## Requirement
Copy out every line from the records that includes "Allah".

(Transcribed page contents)
-- Opening Marker --
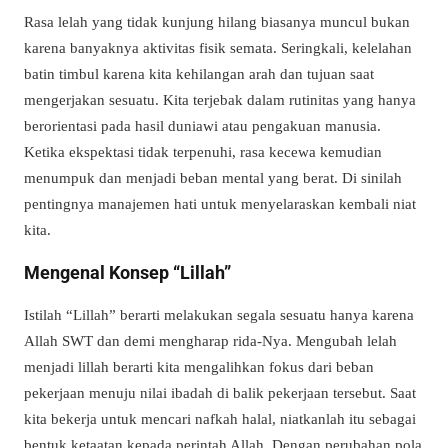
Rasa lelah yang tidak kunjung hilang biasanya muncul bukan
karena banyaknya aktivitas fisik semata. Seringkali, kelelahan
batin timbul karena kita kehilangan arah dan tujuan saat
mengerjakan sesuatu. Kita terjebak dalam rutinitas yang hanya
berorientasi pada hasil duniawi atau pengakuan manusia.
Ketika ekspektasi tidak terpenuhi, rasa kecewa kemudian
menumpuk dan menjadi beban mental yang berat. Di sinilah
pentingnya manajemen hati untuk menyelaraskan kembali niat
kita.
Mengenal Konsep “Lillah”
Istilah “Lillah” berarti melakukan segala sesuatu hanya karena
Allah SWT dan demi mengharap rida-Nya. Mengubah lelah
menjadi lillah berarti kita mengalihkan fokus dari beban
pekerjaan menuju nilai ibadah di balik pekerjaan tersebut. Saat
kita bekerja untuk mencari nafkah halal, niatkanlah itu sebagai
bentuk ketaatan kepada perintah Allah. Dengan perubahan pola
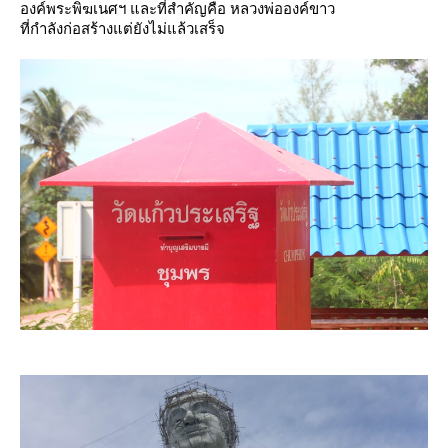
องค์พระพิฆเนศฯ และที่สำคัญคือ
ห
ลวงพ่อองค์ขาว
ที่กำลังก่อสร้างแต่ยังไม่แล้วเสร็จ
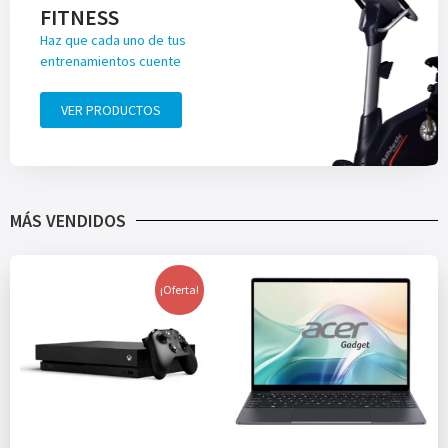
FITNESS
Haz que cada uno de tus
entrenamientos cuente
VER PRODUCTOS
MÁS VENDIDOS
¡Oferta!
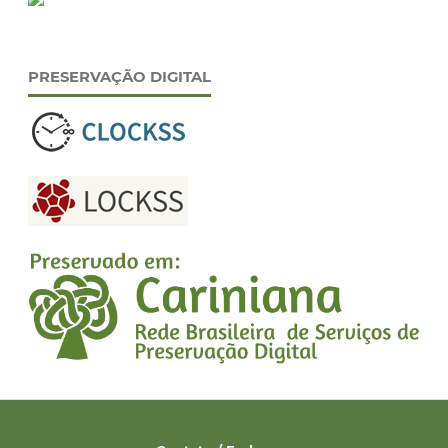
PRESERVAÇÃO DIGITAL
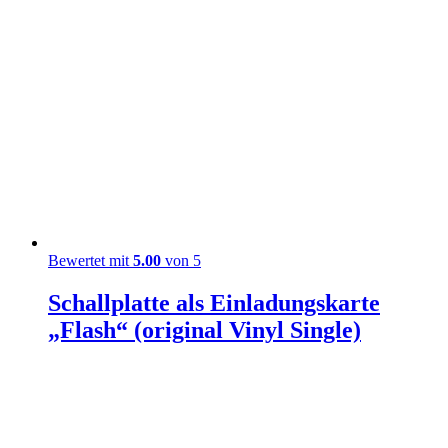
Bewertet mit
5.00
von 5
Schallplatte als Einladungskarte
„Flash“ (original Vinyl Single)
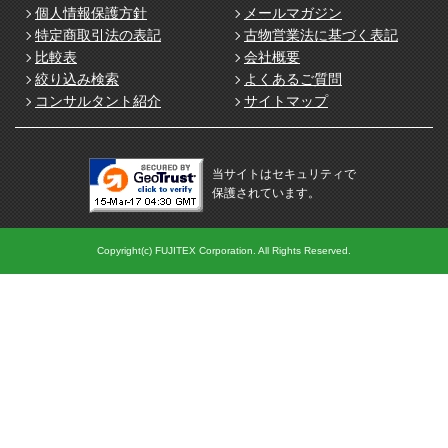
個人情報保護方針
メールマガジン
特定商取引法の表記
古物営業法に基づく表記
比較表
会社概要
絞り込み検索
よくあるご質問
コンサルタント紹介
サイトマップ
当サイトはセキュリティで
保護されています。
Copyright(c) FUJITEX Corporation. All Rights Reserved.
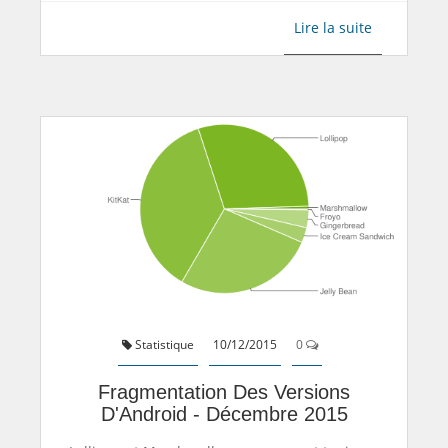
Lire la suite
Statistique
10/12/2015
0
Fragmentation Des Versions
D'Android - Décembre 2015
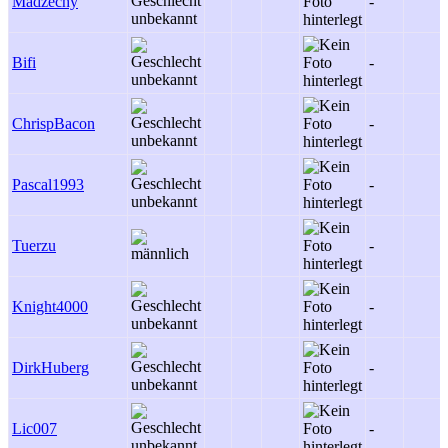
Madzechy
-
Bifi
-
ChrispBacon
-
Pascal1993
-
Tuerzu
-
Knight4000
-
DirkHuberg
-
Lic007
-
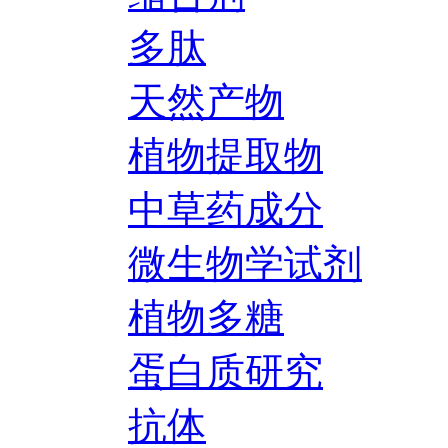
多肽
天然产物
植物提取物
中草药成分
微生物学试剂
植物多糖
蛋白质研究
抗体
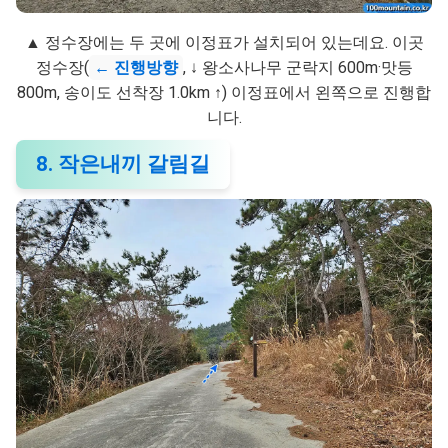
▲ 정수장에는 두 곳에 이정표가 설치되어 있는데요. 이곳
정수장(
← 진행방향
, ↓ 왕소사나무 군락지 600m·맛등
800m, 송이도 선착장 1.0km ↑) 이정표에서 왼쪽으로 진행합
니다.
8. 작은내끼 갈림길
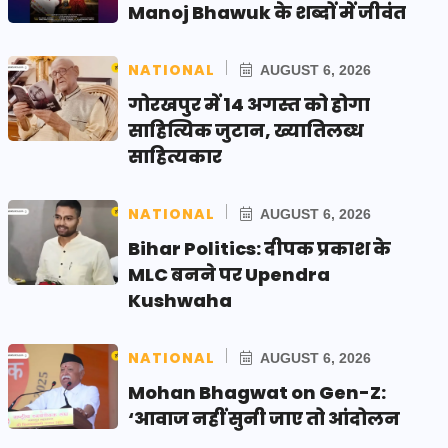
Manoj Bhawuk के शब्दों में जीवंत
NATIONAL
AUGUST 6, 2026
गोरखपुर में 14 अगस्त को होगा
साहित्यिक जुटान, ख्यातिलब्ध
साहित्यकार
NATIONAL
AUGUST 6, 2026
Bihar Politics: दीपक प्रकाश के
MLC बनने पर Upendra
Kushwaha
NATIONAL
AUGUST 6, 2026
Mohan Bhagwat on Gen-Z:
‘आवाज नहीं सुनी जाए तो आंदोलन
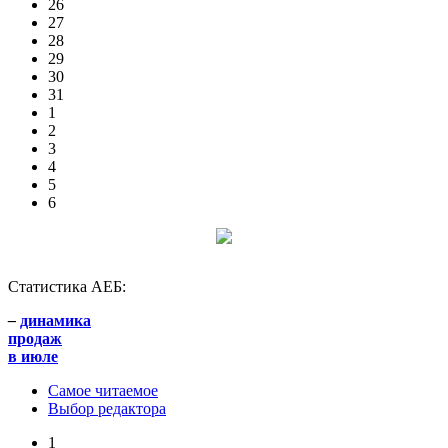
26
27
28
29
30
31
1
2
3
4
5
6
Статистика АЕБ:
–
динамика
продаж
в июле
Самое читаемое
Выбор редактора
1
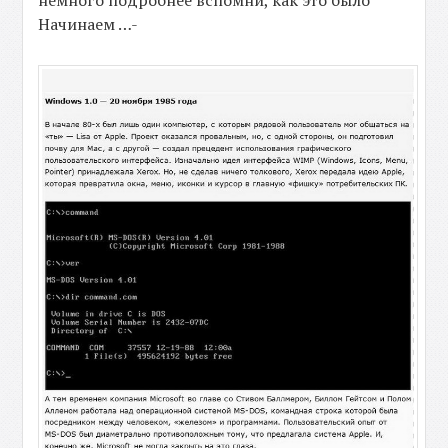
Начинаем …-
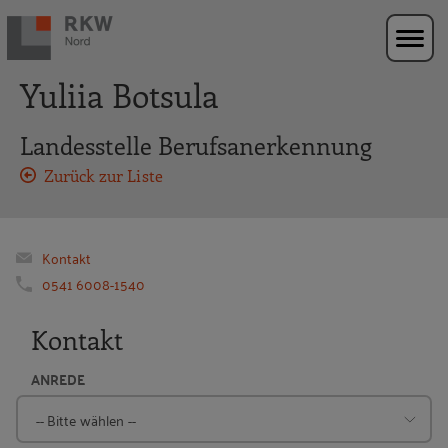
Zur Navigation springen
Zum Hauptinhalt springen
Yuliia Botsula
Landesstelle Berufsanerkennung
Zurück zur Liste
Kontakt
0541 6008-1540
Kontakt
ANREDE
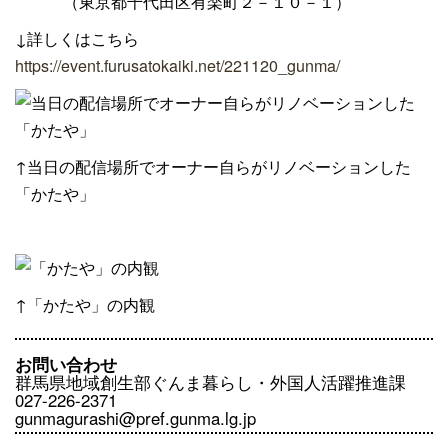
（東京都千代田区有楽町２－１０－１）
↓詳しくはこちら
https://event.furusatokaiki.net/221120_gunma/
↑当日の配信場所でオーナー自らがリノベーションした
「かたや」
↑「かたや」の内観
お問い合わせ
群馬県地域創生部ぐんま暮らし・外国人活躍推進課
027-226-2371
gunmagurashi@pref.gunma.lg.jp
-- Closing Marker --
## Answer section
Allah SWT dan demi mengharap rida-Nya. Mengubah lelah
bentuk ketaatan kepada perintah Allah. Dengan perubahan pola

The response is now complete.